Torch.cuda.memory_snapshot() shows an unexpected 8519680B memory allocation during matrix multiplication

I met an unexpected memory allocation in torch.cuda.memory_snapshot() when I ran the following code:

import torch

W = torch.rand(1000, 10).cuda()
b = torch.rand(10).cuda()
X = torch.rand(1000).cuda()

y = X @ W + b

Since W requests 1000 * 10 * 4B = 40000B, b requests 10 * 4B = 40B, X requests 1000 * 4B = 4000B, y requests 10 * 4B = 40B, and there is a matrix alignment mechanism, if everything is as expected, the output should look something like this (and I did get the similar result in another env, this output is from torch 1.10.0):

    device: 0,
    address: 68780294144,
    total_size: 2097152,
    allocated_size: 45568,
    active_size: 45568,
    segment_type: "small",
    blocks: [
      { size: 40448, state: "active_allocated" },
      { size: 512, state: "active_allocated" },
      { size: 4096, state: "active_allocated" },
      { size: 512, state: "inactive" },
      { size: 512, state: "active_allocated" },
      { size: 2051072, state: "inactive" },

But this time, besides the output above, I got some additional output like this:

  device: 0,
  address: 23007248515072,
  total_size: 20971520,
  allocated_size: 8519680,
  active_size: 8519680,
  requested_size: 8519680,
  stream: 0,
  segment_type: "large",
  blocks: [
    { size: 8519680, requested_size: 8519680, state: "active_allocated" },
    { size: 12451840, requested_size: 0, state: "inactive" },

It always occupies this fixed size: 8519680B, and this only happens when I do matrix multiplications or use a nn.Linear.
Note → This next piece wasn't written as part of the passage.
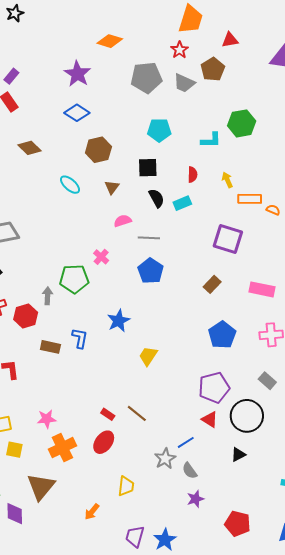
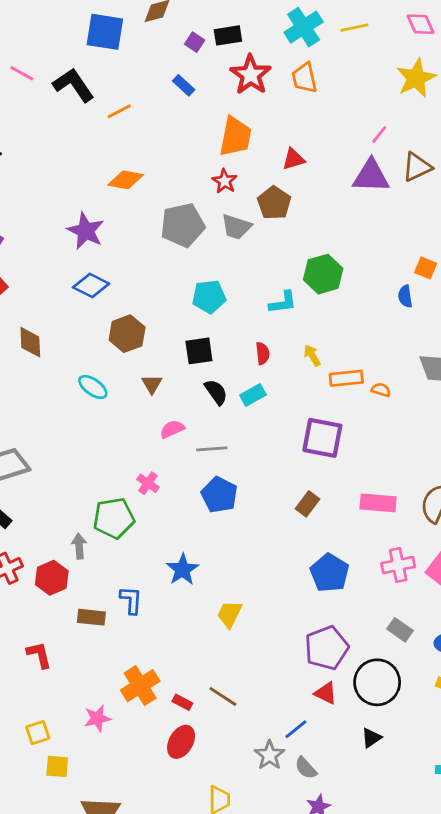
brown diamond: (29, 148) -> (30, 342), turned 50
orange cross: (62, 448) -> (140, 686), moved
If I use nn.Conv2d or nn.RNN, this magic number will disappear, just as expected.

The environment in which I met this problem: PyTorch 2.0.0 + CUDA 11.4 + Ubuntu 20.04.

The environment in which I didn’t meet this problem: PyTorch 1.10.0 + CUDA 11.6 + Windows 10.

Any information will be helpful.

This behavior looks expected as we are allocating a cuBLAS workspace.
You could delete it via torch._C._cuda_clearCublasWorkspaces() and rerun the memory snapshot again.
Also @eqy pointed out that e.g. removing the cuBLAS workspace via:

import os
os.environ["CUBLAS_WORKSPACE_CONFIG"] = ":0:0"

before creating the handle should avoid the memory allocation.


That’s right, thank you!

Could you tell me something about what’s under the hood of the 8519680B memory? I want to know more about why it is this value.

The default cuBLAS workspace size is defined here as:

const size_t default_size = sm90 ? 4096 * 8 * 1024 : 4096 * 1024 * 2 + 16 * 1024 * 8;

Assuming you are not using a Hopper device (sm_90) you would thus use:

4096 * 1024 * 2 + 16 * 1024 * 8 = 8519680 bytes

which is split into different internal workspaces.

1 Like

Thank you for your excellent reply :smiling_face_with_three_hearts:

Thank you for your patience.

I have another question that why this magic number(i.e. 8519680B, if not using sm_90 devices) be chosen as the default? Is it for performance consideration, or for kernel scheduling correctness, or some other reason?

For performance reasons a larger workspace is used by default on Hopper GPUs (H100 in this case).
Since these devices also come with a large memory pool increasing the cuBLAS workspace will most likely not be noticed.

That’s interesting. So the workspace’s size is an empirical value observed in practice, or is there some theoretical basis behind it?

From the docs:

Too small workspaceSizeInBytes may cause some routines to fail with CUBLAS_STATUS_ALLOC_FAILED error returned or cause large regressions in performance. Workspace size equal to or larger than 16KiB is enough to prevent CUBLAS_STATUS_ALLOC_FAILED error, while a larger workspace can provide performance benefits for some routines. Recommended size of user-provided workspace is at least 4MiB (to match cuBLAS’ default workspace pool).

The workspace is used for routines running in parallel streams which use this workspace to store intermediates.

Thanks again for your kindness.
As the documentation says, the recommended size is at least 4MiB. I’m just wondering what will happen if I use 4MiB (rather than the current default_size) as the default workspace size. Will it cause performance degradation or non-determinism problems?